Water-cooler conversations really are over. Officially. In fact, hands up anyone who has stood around a water cooler at all since 1995? Nope. It now sounds like something out of an ancient, yellowing Dilbert cartoon. You may as well send a fax or listen to the soothing ‘pssssskkkskskskskskhchakingchakingbingbing’ sound of a dial-up modem.
Yet we still chat about TV when we’re in the office. We still feel an urge to use telly talk as social adhesive. But, in reality, we are rapidly becoming unstuck in weird, unknown territory.
Ask people at work what they watched last night and you’ll receive answers that are bizarrely disparate, especially if your co-workers are at the younger end of the scale. “At the weekend I binge watched BBQ Pitmasters on Netflix,” said one (20-something) colleague before describing different cuts of meat, curing and marinating methods.
Another will have watched Korean soap operas on YouTube, while another will be deep into season 89 of House of Cards. Meanwhile, I am older and more analogue in my tastes and I very much doubt anyone wants to hear my long theories about why Count Arthur Strong is the saviour of British comedy because he gets his words mixed up and wears a funny hat. Not when there is the thrill of the grill, global soaps and Kevin Spacey to stream into your brain.

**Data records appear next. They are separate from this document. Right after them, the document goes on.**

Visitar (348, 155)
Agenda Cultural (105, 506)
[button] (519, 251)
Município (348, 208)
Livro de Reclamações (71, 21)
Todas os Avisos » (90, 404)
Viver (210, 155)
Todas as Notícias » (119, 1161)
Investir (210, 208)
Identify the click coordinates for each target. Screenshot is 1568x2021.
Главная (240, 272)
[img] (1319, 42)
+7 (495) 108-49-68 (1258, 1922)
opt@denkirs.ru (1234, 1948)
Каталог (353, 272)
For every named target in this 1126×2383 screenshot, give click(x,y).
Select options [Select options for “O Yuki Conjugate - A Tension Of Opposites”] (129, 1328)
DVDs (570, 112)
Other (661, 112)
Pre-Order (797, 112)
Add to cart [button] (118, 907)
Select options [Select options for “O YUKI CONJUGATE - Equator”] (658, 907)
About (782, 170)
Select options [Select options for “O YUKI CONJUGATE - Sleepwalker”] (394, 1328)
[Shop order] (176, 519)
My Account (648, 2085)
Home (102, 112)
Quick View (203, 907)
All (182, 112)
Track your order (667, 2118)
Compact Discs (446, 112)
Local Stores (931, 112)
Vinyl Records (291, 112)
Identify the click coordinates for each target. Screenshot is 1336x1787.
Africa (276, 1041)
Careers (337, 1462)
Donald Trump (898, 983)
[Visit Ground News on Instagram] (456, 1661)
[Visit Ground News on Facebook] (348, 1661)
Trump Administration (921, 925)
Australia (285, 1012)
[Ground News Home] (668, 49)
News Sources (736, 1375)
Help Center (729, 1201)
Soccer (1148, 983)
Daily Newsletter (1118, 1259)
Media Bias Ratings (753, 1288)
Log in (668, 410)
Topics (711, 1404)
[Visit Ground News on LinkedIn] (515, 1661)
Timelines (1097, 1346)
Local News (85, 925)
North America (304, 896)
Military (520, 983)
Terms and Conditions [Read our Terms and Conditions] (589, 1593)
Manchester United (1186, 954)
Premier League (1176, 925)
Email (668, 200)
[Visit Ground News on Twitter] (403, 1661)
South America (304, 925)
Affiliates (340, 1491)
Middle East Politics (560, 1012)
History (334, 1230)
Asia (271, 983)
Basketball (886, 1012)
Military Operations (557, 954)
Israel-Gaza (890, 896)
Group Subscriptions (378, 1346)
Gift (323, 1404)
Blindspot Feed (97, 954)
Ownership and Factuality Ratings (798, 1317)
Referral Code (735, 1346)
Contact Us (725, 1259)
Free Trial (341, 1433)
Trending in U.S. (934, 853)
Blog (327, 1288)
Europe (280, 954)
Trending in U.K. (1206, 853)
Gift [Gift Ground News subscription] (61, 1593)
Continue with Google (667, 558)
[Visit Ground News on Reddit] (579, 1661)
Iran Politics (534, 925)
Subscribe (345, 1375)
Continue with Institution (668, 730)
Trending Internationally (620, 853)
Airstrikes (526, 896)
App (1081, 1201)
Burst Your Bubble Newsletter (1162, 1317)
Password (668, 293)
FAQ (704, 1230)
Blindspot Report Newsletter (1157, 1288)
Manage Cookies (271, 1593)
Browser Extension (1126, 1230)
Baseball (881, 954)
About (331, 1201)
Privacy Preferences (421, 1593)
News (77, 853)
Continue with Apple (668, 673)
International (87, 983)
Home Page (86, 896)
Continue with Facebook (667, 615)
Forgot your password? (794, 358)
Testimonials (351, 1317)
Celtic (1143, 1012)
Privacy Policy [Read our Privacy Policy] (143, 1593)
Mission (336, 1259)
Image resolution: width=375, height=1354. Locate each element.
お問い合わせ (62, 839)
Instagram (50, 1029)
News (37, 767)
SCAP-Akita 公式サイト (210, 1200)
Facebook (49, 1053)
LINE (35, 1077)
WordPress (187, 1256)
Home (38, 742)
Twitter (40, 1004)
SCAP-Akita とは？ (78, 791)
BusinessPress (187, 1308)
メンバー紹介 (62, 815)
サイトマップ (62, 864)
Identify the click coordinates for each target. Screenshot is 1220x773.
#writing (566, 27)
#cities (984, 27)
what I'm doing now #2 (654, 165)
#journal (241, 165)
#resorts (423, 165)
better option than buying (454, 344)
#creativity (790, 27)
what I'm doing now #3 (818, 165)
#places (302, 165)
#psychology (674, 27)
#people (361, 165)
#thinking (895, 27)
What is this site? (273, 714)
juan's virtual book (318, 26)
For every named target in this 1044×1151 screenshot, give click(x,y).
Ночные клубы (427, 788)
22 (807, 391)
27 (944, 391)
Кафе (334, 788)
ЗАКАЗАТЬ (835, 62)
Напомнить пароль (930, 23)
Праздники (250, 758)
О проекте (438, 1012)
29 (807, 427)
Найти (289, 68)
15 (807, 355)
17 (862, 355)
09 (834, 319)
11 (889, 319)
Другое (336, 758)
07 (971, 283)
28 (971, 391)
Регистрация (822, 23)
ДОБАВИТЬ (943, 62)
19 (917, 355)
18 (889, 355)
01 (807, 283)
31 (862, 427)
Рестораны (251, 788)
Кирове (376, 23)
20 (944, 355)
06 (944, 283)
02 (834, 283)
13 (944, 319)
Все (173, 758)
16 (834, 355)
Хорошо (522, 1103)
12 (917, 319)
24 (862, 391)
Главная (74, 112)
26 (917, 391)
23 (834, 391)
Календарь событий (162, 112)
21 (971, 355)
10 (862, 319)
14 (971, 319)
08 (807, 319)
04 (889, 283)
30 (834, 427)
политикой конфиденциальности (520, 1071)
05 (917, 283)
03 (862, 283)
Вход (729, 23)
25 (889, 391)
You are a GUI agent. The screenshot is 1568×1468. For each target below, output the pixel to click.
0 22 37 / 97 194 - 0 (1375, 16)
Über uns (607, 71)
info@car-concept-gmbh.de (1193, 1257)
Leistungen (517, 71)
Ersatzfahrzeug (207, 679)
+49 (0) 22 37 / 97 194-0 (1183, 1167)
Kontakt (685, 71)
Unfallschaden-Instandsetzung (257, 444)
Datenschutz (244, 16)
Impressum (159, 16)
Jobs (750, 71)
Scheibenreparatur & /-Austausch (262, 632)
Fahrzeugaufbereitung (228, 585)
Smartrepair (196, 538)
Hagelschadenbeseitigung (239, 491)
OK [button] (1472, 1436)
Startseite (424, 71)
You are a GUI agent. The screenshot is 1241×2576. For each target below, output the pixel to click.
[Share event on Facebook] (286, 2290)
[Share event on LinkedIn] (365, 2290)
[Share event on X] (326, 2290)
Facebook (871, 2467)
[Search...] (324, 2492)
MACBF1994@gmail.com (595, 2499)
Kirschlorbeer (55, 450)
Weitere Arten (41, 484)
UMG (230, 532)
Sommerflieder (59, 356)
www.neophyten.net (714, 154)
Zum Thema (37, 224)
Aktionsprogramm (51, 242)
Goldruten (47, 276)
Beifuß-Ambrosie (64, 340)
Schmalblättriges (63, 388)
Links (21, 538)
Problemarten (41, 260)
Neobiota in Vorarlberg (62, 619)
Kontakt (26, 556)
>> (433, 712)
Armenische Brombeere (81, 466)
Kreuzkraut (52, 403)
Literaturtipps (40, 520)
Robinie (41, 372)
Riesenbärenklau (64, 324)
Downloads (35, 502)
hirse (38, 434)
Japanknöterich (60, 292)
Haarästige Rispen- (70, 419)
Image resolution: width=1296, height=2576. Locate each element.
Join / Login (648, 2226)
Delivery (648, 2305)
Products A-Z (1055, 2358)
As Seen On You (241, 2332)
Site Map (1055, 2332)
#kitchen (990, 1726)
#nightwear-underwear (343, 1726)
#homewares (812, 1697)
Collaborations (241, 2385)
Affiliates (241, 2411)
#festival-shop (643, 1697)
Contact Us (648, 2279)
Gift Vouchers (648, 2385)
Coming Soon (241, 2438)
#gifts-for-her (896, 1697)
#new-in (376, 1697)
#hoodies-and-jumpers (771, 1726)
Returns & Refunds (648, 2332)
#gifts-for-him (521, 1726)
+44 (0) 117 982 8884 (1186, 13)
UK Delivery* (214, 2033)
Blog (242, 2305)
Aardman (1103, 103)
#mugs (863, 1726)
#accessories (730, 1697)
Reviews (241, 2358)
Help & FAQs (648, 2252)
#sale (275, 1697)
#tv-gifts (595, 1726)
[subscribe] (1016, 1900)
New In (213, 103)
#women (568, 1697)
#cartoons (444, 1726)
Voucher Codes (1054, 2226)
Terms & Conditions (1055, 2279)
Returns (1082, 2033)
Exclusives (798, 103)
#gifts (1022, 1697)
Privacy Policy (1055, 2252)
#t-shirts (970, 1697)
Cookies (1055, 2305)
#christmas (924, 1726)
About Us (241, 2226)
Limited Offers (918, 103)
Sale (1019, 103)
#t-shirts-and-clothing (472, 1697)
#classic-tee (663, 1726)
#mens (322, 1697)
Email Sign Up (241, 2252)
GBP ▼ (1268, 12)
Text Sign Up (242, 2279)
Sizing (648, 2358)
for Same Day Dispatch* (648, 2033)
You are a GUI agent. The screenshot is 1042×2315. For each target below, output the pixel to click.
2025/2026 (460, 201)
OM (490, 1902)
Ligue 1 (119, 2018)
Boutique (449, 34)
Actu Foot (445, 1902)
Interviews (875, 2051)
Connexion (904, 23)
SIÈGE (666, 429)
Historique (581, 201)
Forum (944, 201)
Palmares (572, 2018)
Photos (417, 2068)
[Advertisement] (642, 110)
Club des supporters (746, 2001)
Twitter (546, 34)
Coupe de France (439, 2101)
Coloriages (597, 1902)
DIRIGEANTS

My personal relationship with TV is as a comfort blanket, a warm low burble in the corner.
This new kind of TV watching can also lead to potential stress and anxiety. The thing everyone says is: “You have to watch it, it’s so good.” This applies to everything. Even if it sounds less interesting/fun than picking fluff off the bottom of your sock, you invariably reply: “Hmm, I’ll have to watch that.” Then, when you’re back at home, you end up with the Netflix Pressure – a dead-eyed stress trance that makes you feel both overwhelmed with choice and culturally bereft. Will you ever feel enthusiastic about The OA? Why don’t you want to watch Riverdale or Black Mirror? Maybe there’s something WRONG with you. Everyone has Sky Atlantic and a Kodi box, even people’s mums, and you don’t! LOSER!
My personal relationship with TV is as a comfort blanket, a warm low burble in the corner. I don’t want terrifying jumps between quiet and loud, amplified by Sonos wireless speakers, or a convoluted, tricksy web series that lasts forever. I just want low-key, low-stakes crap. The next day I want to talk to people about Flog It! and Corrie and someone’s horrible bathroom in Homes Under the Hammer. Now, though, there seems to be too many ways you could become a social pariah or risk awkward silences while discussing what you watched.